How to complete this task >> Starting with the line that contains "identify all the", copy out each line through the end of the entries below, exactly as written, and nothing else.

Available data >>
#####

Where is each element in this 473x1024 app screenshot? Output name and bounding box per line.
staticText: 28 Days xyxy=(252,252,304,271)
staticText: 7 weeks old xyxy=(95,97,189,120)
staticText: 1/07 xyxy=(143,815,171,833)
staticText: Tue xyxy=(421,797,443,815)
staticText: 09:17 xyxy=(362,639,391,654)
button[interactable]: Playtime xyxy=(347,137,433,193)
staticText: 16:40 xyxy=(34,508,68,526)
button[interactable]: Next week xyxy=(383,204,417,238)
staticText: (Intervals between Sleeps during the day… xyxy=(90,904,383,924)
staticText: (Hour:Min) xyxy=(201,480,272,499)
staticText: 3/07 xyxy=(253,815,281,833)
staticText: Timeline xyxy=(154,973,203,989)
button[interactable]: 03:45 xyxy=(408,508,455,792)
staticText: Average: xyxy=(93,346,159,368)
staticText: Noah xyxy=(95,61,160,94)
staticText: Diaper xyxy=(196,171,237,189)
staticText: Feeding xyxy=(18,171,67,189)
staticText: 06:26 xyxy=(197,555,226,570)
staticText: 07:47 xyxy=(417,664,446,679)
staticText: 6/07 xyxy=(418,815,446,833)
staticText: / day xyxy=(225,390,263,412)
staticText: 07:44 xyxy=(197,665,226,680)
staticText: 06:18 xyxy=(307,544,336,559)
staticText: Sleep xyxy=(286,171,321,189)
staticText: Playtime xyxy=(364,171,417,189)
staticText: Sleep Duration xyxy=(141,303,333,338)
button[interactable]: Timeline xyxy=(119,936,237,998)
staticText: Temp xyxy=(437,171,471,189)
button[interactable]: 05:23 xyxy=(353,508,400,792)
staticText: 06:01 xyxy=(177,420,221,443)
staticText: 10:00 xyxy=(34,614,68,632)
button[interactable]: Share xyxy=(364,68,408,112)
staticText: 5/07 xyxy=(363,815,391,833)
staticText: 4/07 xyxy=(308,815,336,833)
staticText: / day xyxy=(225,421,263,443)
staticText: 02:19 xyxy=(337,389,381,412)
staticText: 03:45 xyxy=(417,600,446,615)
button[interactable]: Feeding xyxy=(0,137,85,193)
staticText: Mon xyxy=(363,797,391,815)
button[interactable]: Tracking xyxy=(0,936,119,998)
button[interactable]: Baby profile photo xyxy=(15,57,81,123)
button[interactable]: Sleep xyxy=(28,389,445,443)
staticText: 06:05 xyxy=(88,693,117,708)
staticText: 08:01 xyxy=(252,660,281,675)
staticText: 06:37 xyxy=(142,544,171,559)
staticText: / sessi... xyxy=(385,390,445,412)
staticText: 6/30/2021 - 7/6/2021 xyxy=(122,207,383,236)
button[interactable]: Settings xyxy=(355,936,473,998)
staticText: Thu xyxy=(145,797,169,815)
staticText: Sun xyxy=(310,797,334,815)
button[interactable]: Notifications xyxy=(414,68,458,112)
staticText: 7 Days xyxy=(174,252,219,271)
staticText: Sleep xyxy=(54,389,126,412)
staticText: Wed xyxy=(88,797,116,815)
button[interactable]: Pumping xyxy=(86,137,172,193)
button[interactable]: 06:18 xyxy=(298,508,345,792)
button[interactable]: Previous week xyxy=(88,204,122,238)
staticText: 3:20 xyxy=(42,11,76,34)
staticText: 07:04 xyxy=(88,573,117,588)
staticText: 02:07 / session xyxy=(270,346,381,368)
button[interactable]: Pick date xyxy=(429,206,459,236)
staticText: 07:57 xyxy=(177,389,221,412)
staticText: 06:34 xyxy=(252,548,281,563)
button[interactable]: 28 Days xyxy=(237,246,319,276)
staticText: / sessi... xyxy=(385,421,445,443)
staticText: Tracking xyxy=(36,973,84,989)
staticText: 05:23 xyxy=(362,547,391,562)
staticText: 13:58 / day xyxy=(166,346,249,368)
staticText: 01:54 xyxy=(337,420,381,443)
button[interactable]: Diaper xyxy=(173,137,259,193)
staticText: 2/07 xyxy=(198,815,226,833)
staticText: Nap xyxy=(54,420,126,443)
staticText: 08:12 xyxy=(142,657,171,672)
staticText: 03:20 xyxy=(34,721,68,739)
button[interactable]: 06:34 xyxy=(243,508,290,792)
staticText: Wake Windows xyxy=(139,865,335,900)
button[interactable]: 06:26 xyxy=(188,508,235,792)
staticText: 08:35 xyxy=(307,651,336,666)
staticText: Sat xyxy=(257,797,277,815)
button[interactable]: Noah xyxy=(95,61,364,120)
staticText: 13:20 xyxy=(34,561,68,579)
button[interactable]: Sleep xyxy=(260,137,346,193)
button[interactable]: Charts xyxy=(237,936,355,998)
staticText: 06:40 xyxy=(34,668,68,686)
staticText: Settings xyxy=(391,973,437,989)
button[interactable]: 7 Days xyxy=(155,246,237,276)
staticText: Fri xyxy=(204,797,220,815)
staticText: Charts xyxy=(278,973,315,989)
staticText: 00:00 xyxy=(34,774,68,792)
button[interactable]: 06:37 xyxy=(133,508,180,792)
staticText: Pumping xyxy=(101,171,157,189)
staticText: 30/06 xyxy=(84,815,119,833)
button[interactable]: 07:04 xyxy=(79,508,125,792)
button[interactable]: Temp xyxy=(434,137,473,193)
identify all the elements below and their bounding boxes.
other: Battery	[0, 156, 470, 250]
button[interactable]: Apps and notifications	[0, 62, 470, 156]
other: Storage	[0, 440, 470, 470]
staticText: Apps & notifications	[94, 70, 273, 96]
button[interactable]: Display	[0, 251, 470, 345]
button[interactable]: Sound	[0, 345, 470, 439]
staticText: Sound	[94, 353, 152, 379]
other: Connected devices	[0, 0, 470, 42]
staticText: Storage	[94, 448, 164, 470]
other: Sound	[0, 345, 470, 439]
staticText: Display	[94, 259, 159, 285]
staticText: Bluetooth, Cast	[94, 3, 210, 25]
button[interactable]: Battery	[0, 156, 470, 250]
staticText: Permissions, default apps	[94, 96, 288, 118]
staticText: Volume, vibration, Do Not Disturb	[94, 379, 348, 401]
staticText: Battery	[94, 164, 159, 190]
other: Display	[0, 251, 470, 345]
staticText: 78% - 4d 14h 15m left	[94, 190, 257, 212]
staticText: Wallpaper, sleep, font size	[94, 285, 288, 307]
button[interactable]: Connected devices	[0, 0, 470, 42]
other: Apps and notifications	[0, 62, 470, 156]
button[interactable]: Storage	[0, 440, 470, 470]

#####

Response box >>
identify all the elements below and their bounding boxes.
other: Battery	[0, 156, 470, 250]
button[interactable]: Apps and notifications	[0, 62, 470, 156]
other: Storage	[0, 440, 470, 470]
staticText: Apps & notifications	[94, 70, 273, 96]
button[interactable]: Display	[0, 251, 470, 345]
button[interactable]: Sound	[0, 345, 470, 439]
staticText: Sound	[94, 353, 152, 379]
other: Connected devices	[0, 0, 470, 42]
staticText: Storage	[94, 448, 164, 470]
other: Sound	[0, 345, 470, 439]
staticText: Display	[94, 259, 159, 285]
staticText: Bluetooth, Cast	[94, 3, 210, 25]
button[interactable]: Battery	[0, 156, 470, 250]
staticText: Permissions, default apps	[94, 96, 288, 118]
staticText: Volume, vibration, Do Not Disturb	[94, 379, 348, 401]
staticText: Battery	[94, 164, 159, 190]
other: Display	[0, 251, 470, 345]
staticText: 78% - 4d 14h 15m left	[94, 190, 257, 212]
staticText: Wallpaper, sleep, font size	[94, 285, 288, 307]
button[interactable]: Connected devices	[0, 0, 470, 42]
other: Apps and notifications	[0, 62, 470, 156]
button[interactable]: Storage	[0, 440, 470, 470]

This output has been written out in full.